Attribute	Description
`name`	The name of the PFS input that appears in the `INPUT` field when you run the `pachctl list pipeline` command. If an input name is not specified, it defaults to the name of the repo.
`repo`	Specifies the name of the Pachyderm repository that contains the input data.
`branch`	The branch to watch for commits. If left blank, Pachyderm sets this value to master.
`glob`	A wildcard pattern that defines how a dataset is broken up into datums for further processing. When you use a glob pattern in a group input, it creates a naming convention that Pachyderm uses to group the files.
`group_by`	A parameter that is used to group input files by a specific pattern.
`lazy`	Controls how the data is exposed to jobs. The default is `false` which means the job eagerly downloads the data it needs to process and exposes it as normal files on disk. If lazy is set to `true`, data is exposed as named pipes instead, and no data is downloaded until the job opens the pipe and reads it. If the pipe is never opened, then no data is downloaded.
`empty_files`	Controls how files are exposed to jobs. If set to `true`, it causes files from this PFS to be presented as empty files. This is useful in shuffle pipelines where you want to read the names of files and reorganize them by using symlinks.
`s3`	Indicates whether the input data is stored in an S3 object store.

Behavior #

The group input in a Pachyderm Pipeline Spec allows you to group input files by a specific pattern.
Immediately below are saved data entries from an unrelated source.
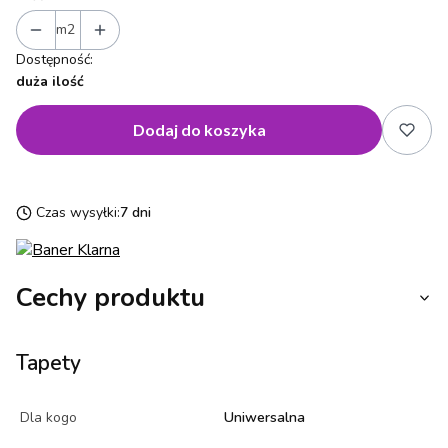
m2
Dostępność:
duża ilość
Dodaj do koszyka
Czas wysyłki:
7 dni
Cechy produktu
Tapety
Dla kogo
Uniwersalna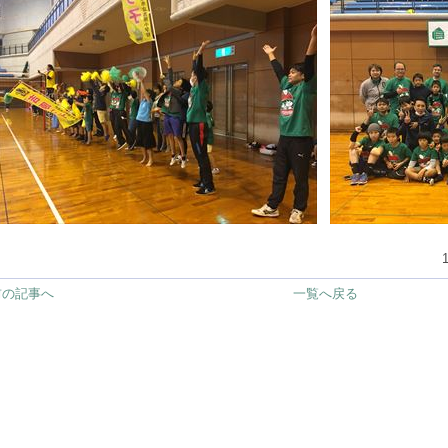
1
前の記事へ
一覧へ戻る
To use the group input, you specify one or more PFS inputs with a group_by parameter. This parameter specifies a pattern or field to use for grouping the input files. The resulting groups are then passed to your pipeline as a series of grouped datums, where each datum is a single group of files.
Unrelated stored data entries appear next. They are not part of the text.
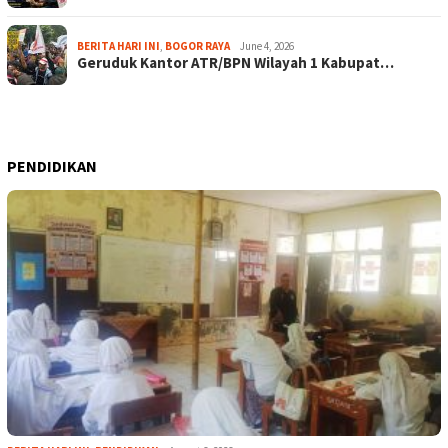
BERITA HARI INI
,
BOGOR RAYA
June 4, 2026
Geruduk Kantor ATR/BPN Wilayah 1 Kabupat…
PENDIDIKAN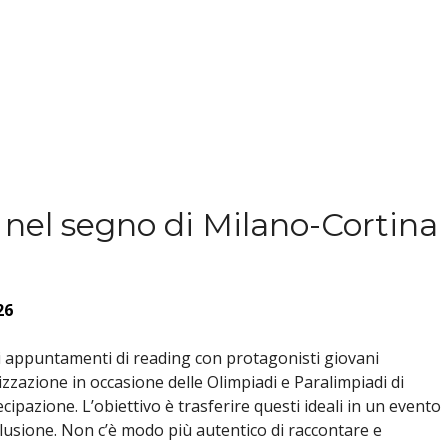
a nel segno di Milano-Cortina
26
 di appuntamenti di reading con protagonisti giovani
ealizzazione in occasione delle Olimpiadi e Paralimpiadi di
cipazione. L’obiettivo è trasferire questi ideali in un evento
nclusione. Non c’è modo più autentico di raccontare e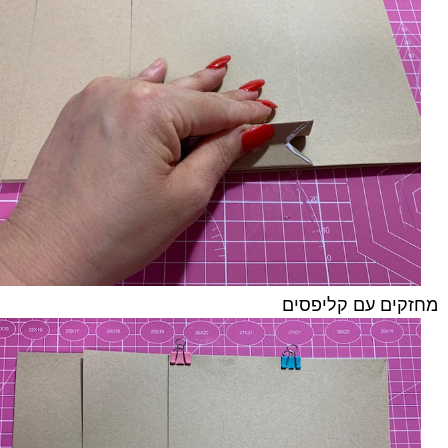
מחזקים עם קליפסים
You can specify multiple group input fields in a Pachyderm Pipeline Spec, each with their own group_by parameter. This allows you to group files by multiple fields or patterns, and pass each group to your pipeline as a separate datum.
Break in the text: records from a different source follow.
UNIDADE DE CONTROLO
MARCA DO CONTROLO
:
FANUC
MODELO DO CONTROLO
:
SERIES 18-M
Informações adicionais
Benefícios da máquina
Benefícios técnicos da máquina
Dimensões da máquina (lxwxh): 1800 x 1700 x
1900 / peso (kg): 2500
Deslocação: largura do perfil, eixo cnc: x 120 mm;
The glob and group_by parameters must be configured.

When to Use #

You should consider using the group input in a Pachyderm Pipeline Spec when you have large datasets with multiple files that you want to partition or group by a specific field or pattern. This can be useful in a variety of scenarios, such as when you need to perform complex data analysis on a large dataset, or when you need to group files by some attribute or characteristic in order to facilitate further processing.

Example scenarios:

Partitioning data by time: If you have a large dataset that spans a long period of time, you might want to partition it by day, week, or month in order to perform time-based analysis or modeling. In this case, you could use the group input field to group files by date or time, and then process each group separately.
Grouping data by user or account: If you have a dataset that includes data from multiple users or accounts, you might want to group the data by user or account in order to perform user-based analysis or modeling. In this case, you could use the group input field to group files by user or account, and then process each group separately.
Partitioning data by geography: If you have a dataset that includes data from multiple geographic regions, you might want to partition it by region in order to perform location-based analysis or modeling. In this case, you could use the group input field to group files by region, and then process each group separately.